Pastebin the output of ./discovery.php -h HOSTNAME -d -m sensors

Joerg · 4 April 2018 10:03

http://batman.gyptis.org/zerobin/?9b31275dc37dd212#6z+Nt2KxYg7ja8vlLLR7NAzL748GnNNJaOJuibVPK9o=

laf · 5 April 2018 07:34

We don’t need yours, we need the OPs

TheMysteriousX · 14 May 2018 21:43

Finally managed to catch it in the act of failing - after tuning every tweakable option I could and reducing how often OpenManage does its own checks, it now happens a handful of times per day.

I think what is happening from the trace is that the iDrac module is mostly responding to stuff, but occasionally drops a request for some unknown reason - likely load related.

When this happens, LibreNMS appears to either blank the value (sysloc/sysname/etc.) or if it’s a sensor, set it to critical.

So LibreNMS doesn’t appear to be at fault, but perhaps it’s more sensible not to update values if there’s a timeout? Either globally, or with a “this device is flakey” option?

gist.github.com

https://gist.github.com/TheMysteriousX/ec51e12b1f3980ec40ffc57fb1dca419

librenms-poller-fail

LibreNMS Poller
===================================
Version info:
Commit SHA: fbef48302b169800762ffb9db58b36db9fd1eed2
Commit Date: 1525274719
DB Schema: 249
PHP: 7.1.14
MySQL: 5.5.56-MariaDB
RRDTool: 1.4.8
SNMP: NET-SNMP 5.7.2

This file has been truncated. show original

andrewh · 12 June 2021 13:33

Apologies for the thread necromancy, but after years of trying to solve this problem, I finally found the root cause, and this thread is one of the first ones that pops up if you search for intermittent iDRAC problems with LibreNMS.

iDRAC 6 and up have a rate-limiting firewall rule enabled by default that cannot be configured through the WebUI (except on iDRAC 9, and even then, it’s buried in the menus and disguised as the automatic lockout feature for password retries)

to fix this, SSH into your iDRAC (or use racadm on the host’s OS) and run the following:

racadm set iDRAC.IPBlocking.BlockEnable Disabled

Your SNMP queries will no longer sometimes time out.

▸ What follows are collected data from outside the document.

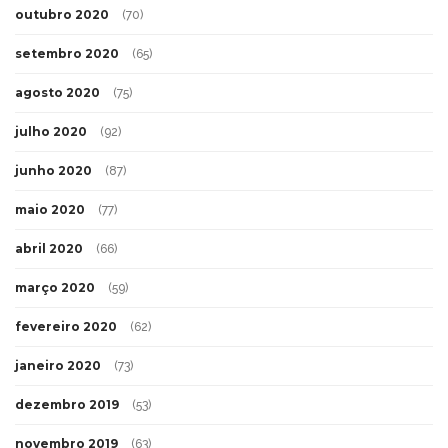
outubro 2020
(70)
setembro 2020
(65)
agosto 2020
(75)
julho 2020
(92)
junho 2020
(87)
maio 2020
(77)
abril 2020
(66)
março 2020
(59)
fevereiro 2020
(62)
janeiro 2020
(73)
dezembro 2019
(53)
novembro 2019
(63)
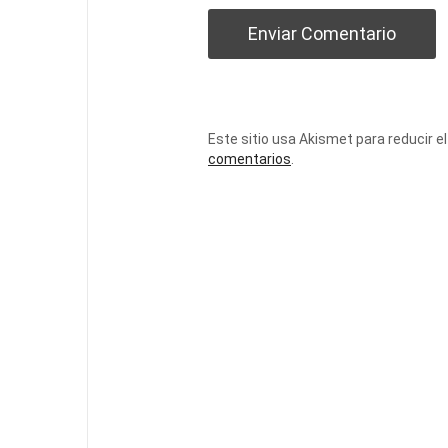
Este sitio usa Akismet para reducir e
comentarios
.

With this enabled, the iDRAC will throttle SNMP queries to around 3 per second sometimes, but not always. With it disabled, it does not.

It took an absolutely ludicrous amount of effort to get this answer from Dell, and even after months of back and forth they still won’t directly admit that this switch controls more than just the failed password lockout.

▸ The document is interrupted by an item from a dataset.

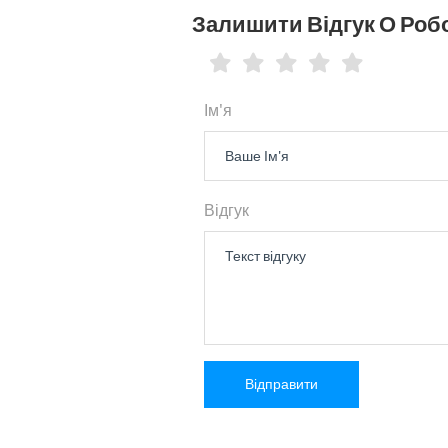
Залишити Відгук О Робот
Ім'я
Відгук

NetOps · 21 September 2023 15:34

Not trying to be a pain, but as I also had the issue, I decided to run racadm get iDRAC.IPBlocking to see all of the attributes available and got this:

racadm>>racadm get iDRAC.IPBlocking
[Key=iDRAC.Embedded.1#IPBlocking.1]
BlockEnable=Disabled
FailCount=3
FailWindow=60
PenaltyTime=60
RangeAddr=192.168.1.1
RangeAddr2=192.168.1.1
RangeAddr3=192.168.1.1
RangeAddr4=192.168.1.1
RangeAddr5=192.168.1.1
RangeEnable=Disabled
RangeEnable2=Disabled
RangeEnable3=Disabled
RangeEnable4=Disabled
RangeEnable5=Disabled
RangeMask=255.255.255.0
RangeMask2=255.255.255.0
RangeMask3=255.255.255.0
RangeMask4=255.255.255.0
RangeMask5=255.255.255.0

I think to be more security concious, you might want change the RangeAddr’s to whatever IP your logger is at, change the RangeMask if necessary, and then RangeEnable the proper range. You can also edit the FailCount, FailWindow, and PenaltyTime. BlockEnable=Disabled is great in a test environment, but probably not the best idea for production.